I have spent some time this week at various record offices, archives and libraries in London and the south of England, trying to find out what history survives of Edward Jeffery and other relatives who took part in that and other WW1 campaigns. Record offices are one of the great, still largely free, resources in the UK, but as with many things under threat through the UK government’s policy of ‘austerity’. Yesterday I was in Maidstone looking at archives related to the Royal West Kent Regiment, (the regiment Jeffery enlisted in before he joined the Machine Gun Corps). There are 4 huge scrapbooks of RWK memorabilia in that archive, including original photos, maps and reports from Passchendaele, that probably rarely see the light of day. It would be a shame if access to this material was restricted. There are many lessons to be learnt from the past and archives are an essential part of the conservation and education process.
One of the triumphs of the EU has been the lessening of conflict between European nations. We are free to move around Europe, live and work with people whom a hundred years ago we were expected to hate and be hated in return. Over the years my posts to ‘Day of Archaeology’ have come from a number of different countries, a fair few within the EU. Last year my post was all about the consequences of the UK voting for Brexit and the effect that decision might have on archaeology and archaeologists. Unfortunately the picture 12 months on is no clearer. But it is beginning to impact on archaeologists working in the UK….The following quote is from a recent post to a UK web forum, offering advice from one EU national working in archaeology to another prospective EU national job seeker.
‘As an EU citizen, living in the UK now for 2 years (did a MA here and now a PhD student) I advise you to think carefully about how badly you want to move here. Within the archaeology and within university environments you don’t notice very much of Brexit in the sense of a negative attitude towards EU citizens. In daily life in Britain however the air has chilled. My positive thinking of a future here with my English girlfriend has changed a lot as well as my feeling of wellbeing. The media is not helpful, neither are the old ladies on the bus who chat about the great future of Britain without immigrants. The government is most disrespectful about EU citizens and at its best just not interested in what happens to us. I won’t put you off the idea but I think it is a good to know’

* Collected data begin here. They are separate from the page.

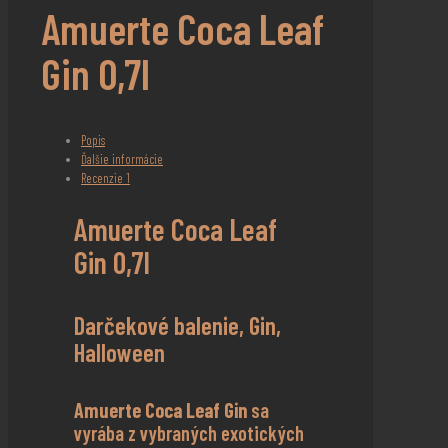
Amuerte Coca Leaf
Gin 0,7l
Popis
Ďalšie informácie
Recenzie
1
Amuerte Coca Leaf
Gin 0,7l
Darčekové balenie, Gin,
Halloween
Amuerte Coca Leaf Gin
sa
vyrába z vybraných exotických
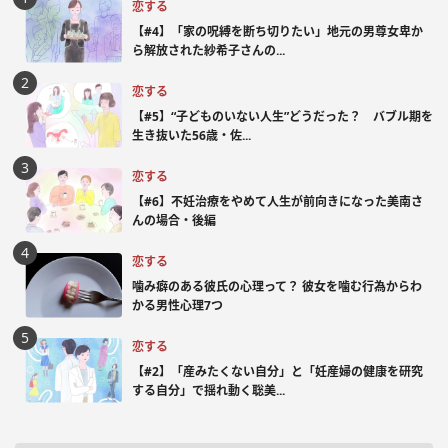
恋する
【#4】「家の呪縛を断ち切りたい」地元の男尊女卑か
ら解放された紗希子さんの...
恋する
【#5】“子どものいない人生”どうだった？ バブル期を
生き抜いた56歳・佐...
恋する
【#6】不妊治療をやめて人生が前向きになった美南さ
んの場合・後編
恋する
噛み癖のある彼氏の心理って？ 彼女を噛む行為からわ
かる男性心理7つ
恋する
【#2】「産みたくない自分」と「妊産婦の健康を研究
する自分」で揺れ動く聡美...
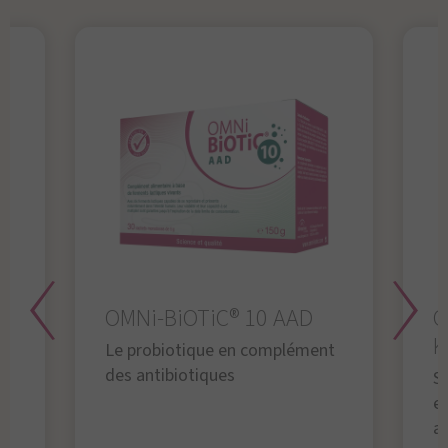
OMNi-BiOTiC® 10 AAD
O
K
Le probiotique en complément
des antibiotiques
S
en
a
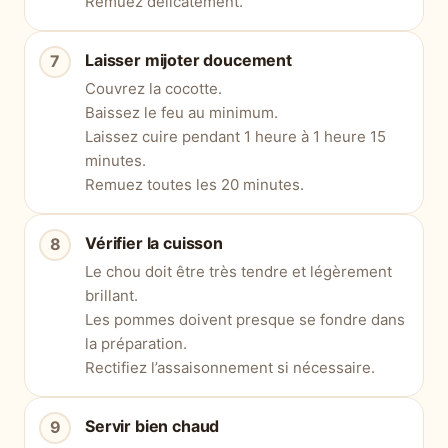
Remuez délicatement.
Laisser mijoter doucement
Couvrez la cocotte.
Baissez le feu au minimum.
Laissez cuire pendant 1 heure à 1 heure 15
minutes.
Remuez toutes les 20 minutes.
Vérifier la cuisson
Le chou doit être très tendre et légèrement
brillant.
Les pommes doivent presque se fondre dans
la préparation.
Rectifiez l’assaisonnement si nécessaire.
Servir bien chaud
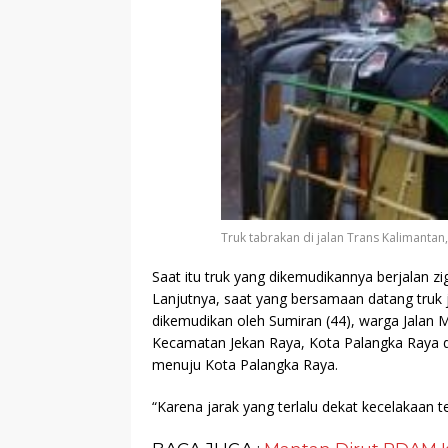
Truk tabrakan di jalan Trans Kalimanta
Saat itu truk yang dikemudikannya berjalan zi
Lanjutnya, saat yang bersamaan datang truk
dikemudikan oleh Sumiran (44), warga Jalan 
Kecamatan Jekan Raya, Kota Palangka Raya da
menuju Kota Palangka Raya.
“Karena jarak yang terlalu dekat kecelakaan t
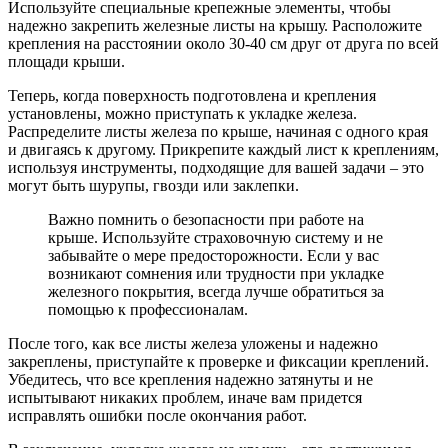
Используйте специальные крепежные элементы, чтобы
надежно закрепить железные листы на крышу. Расположите
крепления на расстоянии около 30-40 см друг от друга по всей
площади крыши.
Теперь, когда поверхность подготовлена и крепления
установлены, можно приступать к укладке железа.
Распределите листы железа по крыше, начиная с одного края
и двигаясь к другому. Прикрепите каждый лист к креплениям,
используя инструменты, подходящие для вашей задачи – это
могут быть шурупы, гвозди или заклепки.
Важно помнить о безопасности при работе на
крыше. Используйте страховочную систему и не
забывайте о мере предосторожности. Если у вас
возникают сомнения или трудности при укладке
железного покрытия, всегда лучше обратиться за
помощью к профессионалам.
После того, как все листы железа уложены и надежно
закреплены, приступайте к проверке и фиксации креплений.
Убедитесь, что все крепления надежно затянуты и не
испытывают никаких проблем, иначе вам придется
исправлять ошибки после окончания работ.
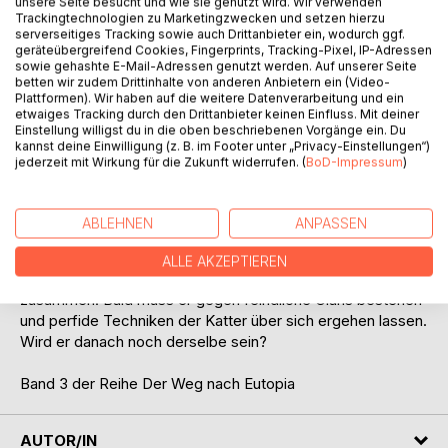
unsere Seite besucht und wie sie genutzt wird. Wir verwenden
Titel bewerten
Trackingtechnologien zu Marketingzwecken und setzen hierzu
serverseitiges Tracking sowie auch Drittanbieter ein, wodurch ggf.
geräteübergreifend Cookies, Fingerprints, Tracking-Pixel, IP-Adressen
sowie gehashte E-Mail-Adressen genutzt werden. Auf unserer Seite
betten wir zudem Drittinhalte von anderen Anbietern ein (Video-
Plattformen). Wir haben auf die weitere Datenverarbeitung und ein
etwaiges Tracking durch den Drittanbieter keinen Einfluss. Mit deiner
Einstellung willigst du in die oben beschriebenen Vorgänge ein. Du
kannst deine Einwilligung (z. B. im Footer unter „Privacy-Einstellungen“)
BESCHREIBUNG
jederzeit mit Wirkung für die Zukunft widerrufen. (
BoD-Impressum
)
Arbo, ein junger Seisone, ist süchtig nach Lakrum, dem
ABLEHNEN
ANPASSEN
Saft der Bäume. Er lernt einen ängstlichen Faiwer kennen;
beide befreien sie sich aus ihren Verstrickungen. Arbo
ALLE AKZEPTIEREN
gründet eine Kampfschule und schließt sich mit Axta
zusammen. Bald muss er gegen feindliche Clans bestehen
und perfide Techniken der Katter über sich ergehen lassen.
Wird er danach noch derselbe sein?
Band 3 der Reihe Der Weg nach Eutopia
AUTOR/IN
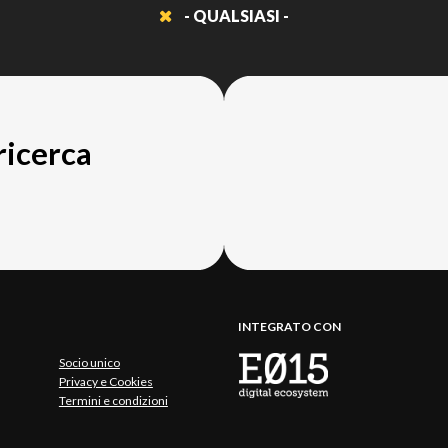
- QUALSIASI -
 ricerca
INTEGRATO CON
Socio unico
Privacy e Cookies
Termini e condizioni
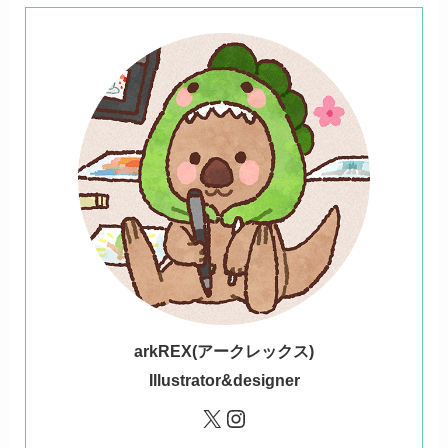
ark
REX(アークレックス)
Illustrator&designer
X
Instagram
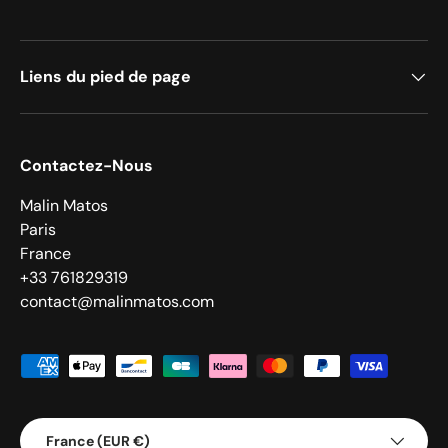
Liens du pied de page
Contactez-Nous
Malin Matos
Paris
France
+33 761829319
contact@malinmatos.com
Moyens de paiement acceptés
Pays
France (EUR €)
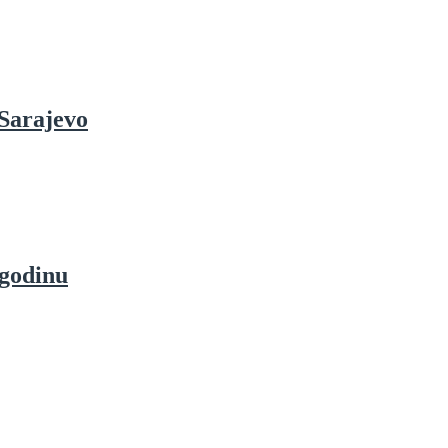
 Sarajevo
 godinu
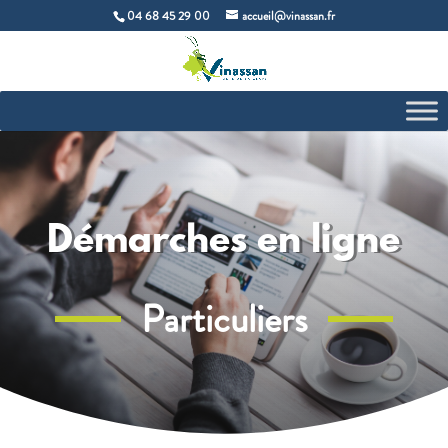
04 68 45 29 00
accueil@vinassan.fr
Démarches en ligne
Particuliers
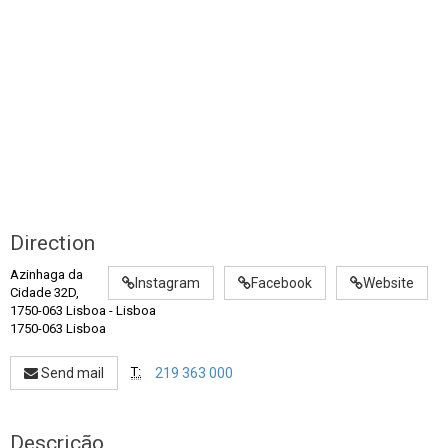
Direction
Azinhaga da
Instagram
Facebook
Website
Cidade 32D,
1750-063 Lisboa
-
Lisboa
1750-063 Lisboa
T:
Send mail
219 363 000
Descrição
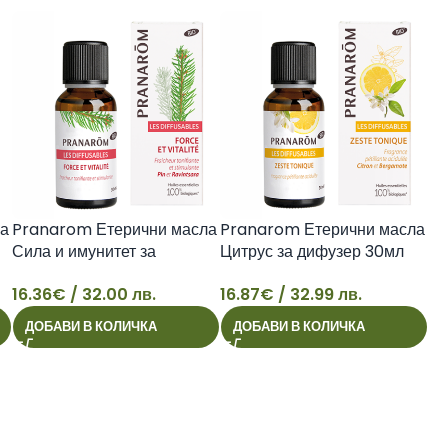
33
ла
Pranarom Етерични масла
Pranarom Етерични масла
Сила и имунитет за
Цитрус за дифузер 30мл
дифузер 30 BIO
BIO
16.36
€
/ 32.00 лв.
16.87
€
/ 32.99 лв.
16
16
ДОБАВИ В КОЛИЧКА
ДОБАВИ В КОЛИЧКА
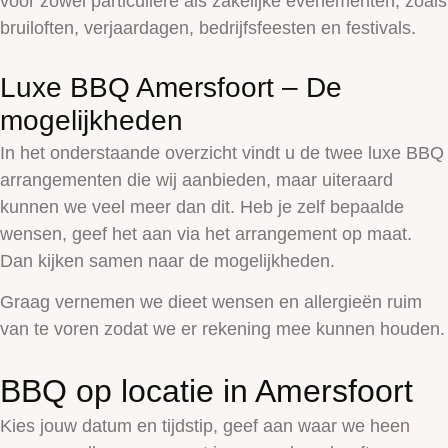
voor zowel particuliere als zakelijke evenementen, zoals
bruiloften, verjaardagen, bedrijfsfeesten en festivals.
Luxe BBQ Amersfoort – De
mogelijkheden
In het onderstaande overzicht vindt u de twee luxe BBQ
arrangementen die wij aanbieden, maar uiteraard
kunnen we veel meer dan dit. Heb je zelf bepaalde
wensen, geef het aan via het arrangement op maat.
Dan kijken samen naar de mogelijkheden.
Graag vernemen we dieet wensen en allergieën ruim
van te voren zodat we er rekening mee kunnen houden.
BBQ op locatie in Amersfoort
Kies jouw datum en tijdstip, geef aan waar we heen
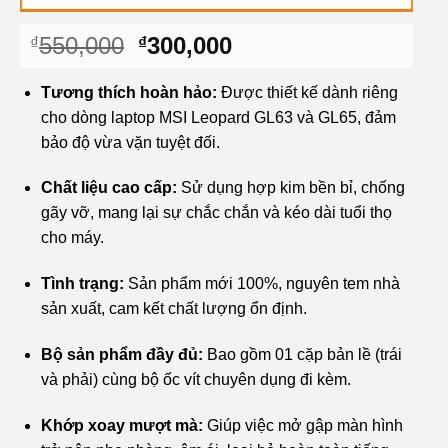
Giá
Giá
550,000
300,000
₫
₫
gốc
hiện
là:
tại
Tương thích hoàn hảo:
Được thiết kế dành riêng
₫550,000.
là:
cho dòng laptop MSI Leopard GL63 và GL65, đảm
₫300,000.
bảo độ vừa vặn tuyệt đối.
Chất liệu cao cấp:
Sử dụng hợp kim bền bỉ, chống
gãy vỡ, mang lại sự chắc chắn và kéo dài tuổi thọ
cho máy.
Tình trạng:
Sản phẩm mới 100%, nguyên tem nhà
sản xuất, cam kết chất lượng ổn định.
Bộ sản phẩm đầy đủ:
Bao gồm 01 cặp bản lề (trái
và phải) cùng bộ ốc vít chuyên dụng đi kèm.
Khớp xoay mượt mà:
Giúp việc mở gập màn hình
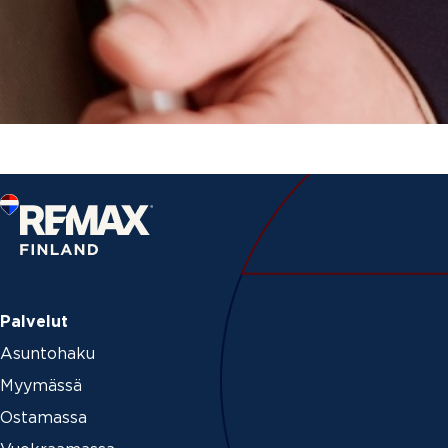
Palvelut
Asuntohaku
Myymässä
Ostamassa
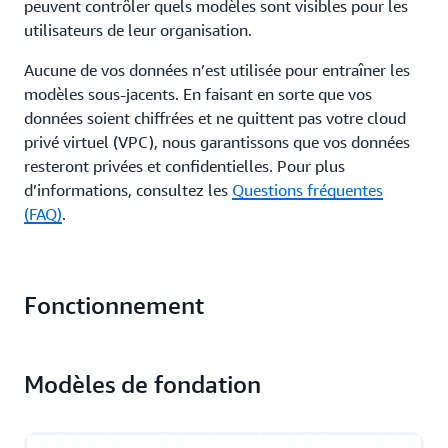
peuvent contrôler quels modèles sont visibles pour les
utilisateurs de leur organisation.
Aucune de vos données n’est utilisée pour entraîner les
modèles sous-jacents. En faisant en sorte que vos
données soient chiffrées et ne quittent pas votre cloud
privé virtuel (VPC), nous garantissons que vos données
resteront privées et confidentielles. Pour plus
d’informations, consultez les
Questions fréquentes
(FAQ)
.
Fonctionnement
Modèles de fondation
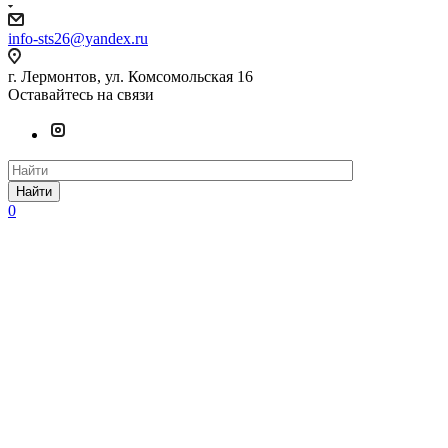
info-sts26@yandex.ru
г. Лермонтов, ул. Комсомольская 16
Оставайтесь на связи
Найти
0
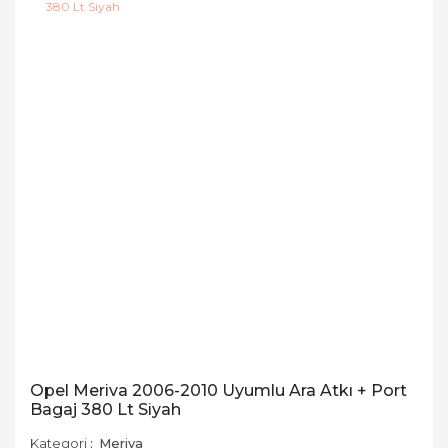
Opel Meriva 2006-2010 Uyumlu Ara Atkı + Port
Bagaj 380 Lt Siyah
Kategori
Meriva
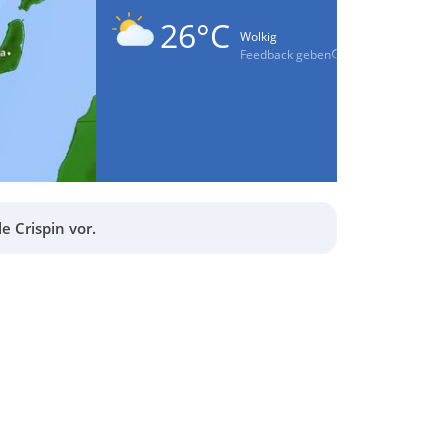
26°C
Wolkig
Feedback geben
e Crispin vor.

The post was one I hoped never to read in an UK archaeology forum… No further comment is necessary.
The week after next I will be working at Marble Hill House in London… I think we will have a twitter thing and news updates on the Historic England web page, but anyone walking through Marble Hill Park in the month of August, please come and talk to the archaeologists behind the fence. We are always happy to chat…
It’s very sad to hear that this is going to be the last ‘Day of Archaeology’ blog. I have been adding my thoughts since 2011 and have always enjoyed reading what other folk are doing on this day. Some people of course I know (I am a very old lag who has been around the block a few times), but many I don’t. ‘Day of Archaeology’ blog seems to not only capture the enthusiasm and passion of student and early career archaeologists, but also the eagerness of specialists to let us into their small empires of knowledge; it allows non-professionals to remind us that archaeology is more than a vocation and the ‘aged and infirmed’ to share the pains they have acquired along their archaeological path. I hope someone picks up ‘Day of Archaeology’ blog and it continues beyond this year. It is a tradition worth preserving.